# shoulder shot:(



## kevin.k (Dec 31, 2005)

ive did this 2 years ago on a nice 130 class buck.....

i was in the stand last sunday and it was abotu 6:15 p.m and this decent 3x3 came by and i figured what the heck... so he came in abou 7 yards and i was in a stand about 20ft up, and i shot and my arrow went into the shoulder plate, and only went in about 5 inches.....i tracked him about 2 miles, and he was zig-zaging bad, wich means he wasnt hurt to bad...so after about 2 miles i lost blood, and came back in the morning and still never found him....


----------



## Remington 7400 (Dec 14, 2005)

What kind of bow are you shooting? Carbon ar aluminum arrows, what type of broadhead? I've shoulder shot 3 deer in the past 2 years, all complete pass throughs none of the deer got out of my sight.


----------



## gooseman14 (Mar 14, 2004)

I too have hit a deer in the shoulder blade and had the same luck. The arrow just can't penetrate through the bone.


----------



## kevin.k (Dec 31, 2005)

im shootin carbon arrows-beamen black max's

montec broad heads

PSE-deerhunter bow (225 fps) not that much put at 7 yards itll pass through.

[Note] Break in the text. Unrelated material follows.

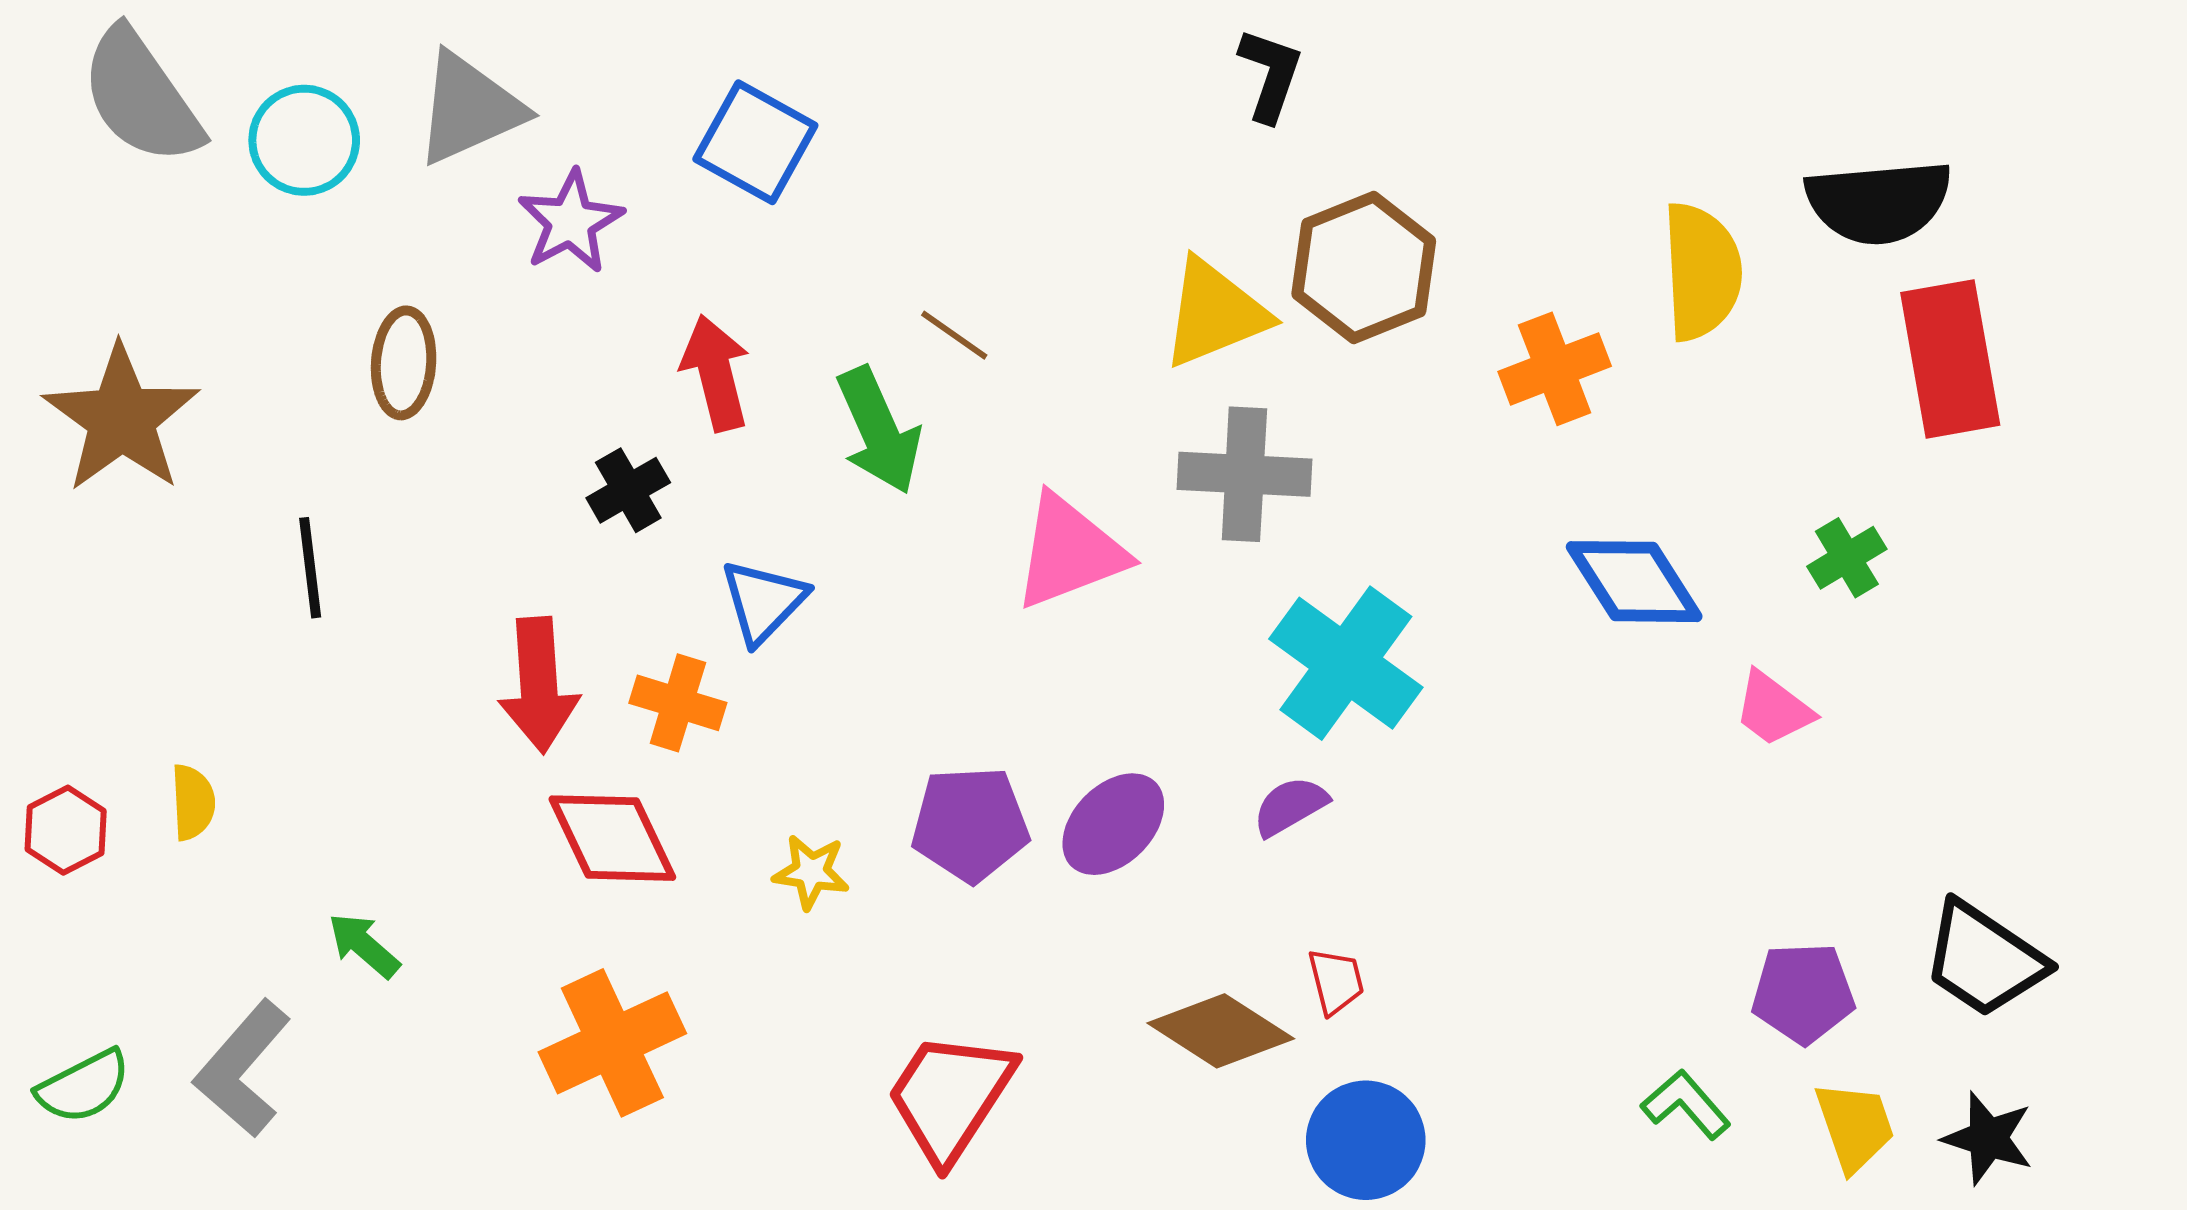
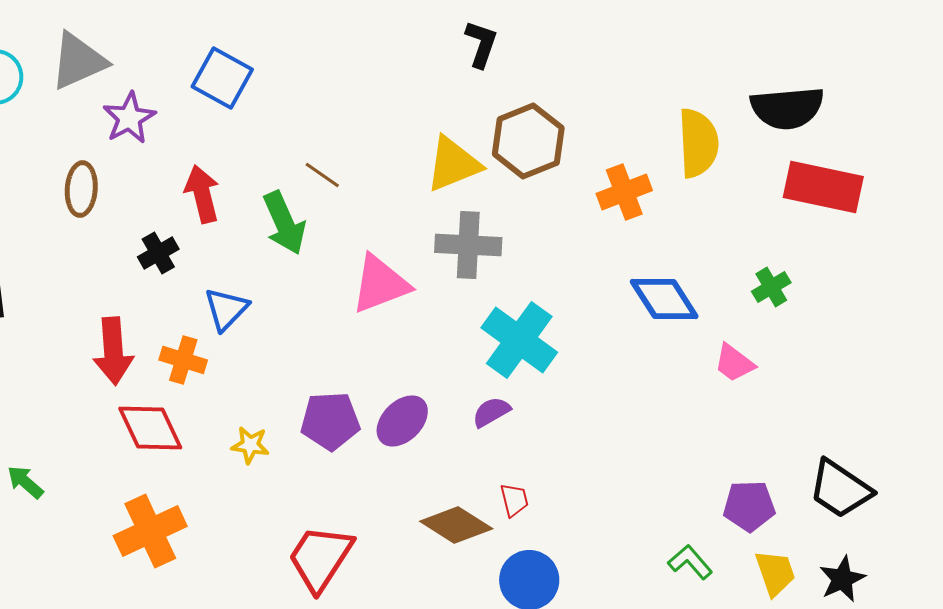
red rectangle: (1950, 359) -> (823, 187), turned -68
brown ellipse: (404, 363) -> (81, 189), moved
black star: (1988, 1138) -> (842, 579), turned 30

one thing that might of happend would have been when i pulled back their was a branch on my top cam and i think when i releaseed the bran stopped the cam befor it should have and it coulda messed it up.....but idk o well


----------



## Remington 7400 (Dec 14, 2005)

Take the same shot with a bow pushing around 295-305 FPS and it will shatter bone like the fist of an angry god! :wink:


----------



## kevin.k (Dec 31, 2005)

yes i no i almost bought a bowtech tribute, but i decided not to spend 900 dollers on a bow, and i bought a dog do you think the deer will survive?


----------



## Remington 7400 (Dec 14, 2005)

> but i decided not to spend 900 dollers on a bow, and i bought a dog


 :-?

He will probably make it assuming you didn't hit a major artery, flesh wounds usually don't kill.

:sniper:


----------



## Starky (Mar 15, 2006)

Not only do you have the shoulder blade to go through, but you have the thick part of the ribs as well. Most likely the deer will survive. We have killed deer during rifle season and found broadheads stuck in the same location.
Since you have done this twice, I hope you don't take that shot again.


----------



## kevin.k (Dec 31, 2005)

no kiding i NEED to learn to shoot back further i feel so everynight something like that happens.


----------



## Possumpup (Sep 25, 2006)

Kevin:

I would seriously take the weight of your arrow and the speed (225 is kind of low) and run the numbers through a kinetic energy calculator such as the one at http://www.bowhuntinginfo.com/KineticEnergyNew.htm. I have an old high country safari that I have ALWAYS had complete pass throughs on through both legs of whitetails, 300lb+ boars and black bear. The rig is set up at 82 pounds and launching a 550 grain arrow 267fps. Pleased with the setups performance, i checked the kinetic on several free calculators and came up with an astonishing 87 ft.pds. In case you have never seen average values you should use for different sized game, they are roughly as follows:

less than 25 ftlbs - small game
25 - 40 - deer, antelope etc
41-65 - large game such as elk, bear, boar
65+ - dangerous game

If you are using lighter grain per inch arrows, or very short arrows due to an overdraw and shooting that slow, you probably dont have enough energy to take those shoulder shots. Not that the arrow wont penetrate into the vitals, but to get through the animal for the best blood trail you might want to swith to a cut on contact arrow that will need less energy to slice through. Especially if the weight is maxed out on your bow. Play with the energy calculator its fun.

Dave


----------



## kevin.k (Dec 31, 2005)

my 1st deer with this bow it passed through nicley and even on the 1st shoulder shot it passed, so i dont know what the deal was.......... what im thinking it was, was when i pulled back i remeber my cam having a branch in between the cam and the bow and when i fired i think it stopped halfways and could have lost power.....maybe maybe not im not sure


----------



## kevin.k (Dec 31, 2005)

my kinetic energy was 33 lbs.....but the main thing is with the right shot placement u can kill anything, next deer i pull back on im gogin to find the shoulder then move down a bit, to make sure i dont hit that damn shoulder ARGGH :******:


----------



## panman (Mar 3, 2006)

Hiting a sholder on a deer,when you are 20 ft.up is like a ricoshay,think about it.Now if you were on the ground you would of hit it square on,and would of busted through,and,maby bouth sholders.With a recurve,i once shot one through the sholders.It was an old bear .dont rember the arrow WT.as it was when i was a kid.The bow was a 35 pounder and i was useing a bear two blade broadhead.You dont have to have much,just have to hit them square on.I whole heartaly agree,dont aim for the sholder!!,i dont care if your arrow is going 5oofps!!,not a good place to hit them.Just my openion.my spelling is bad,i know.
Enjoy the hunt!!!.pan.


----------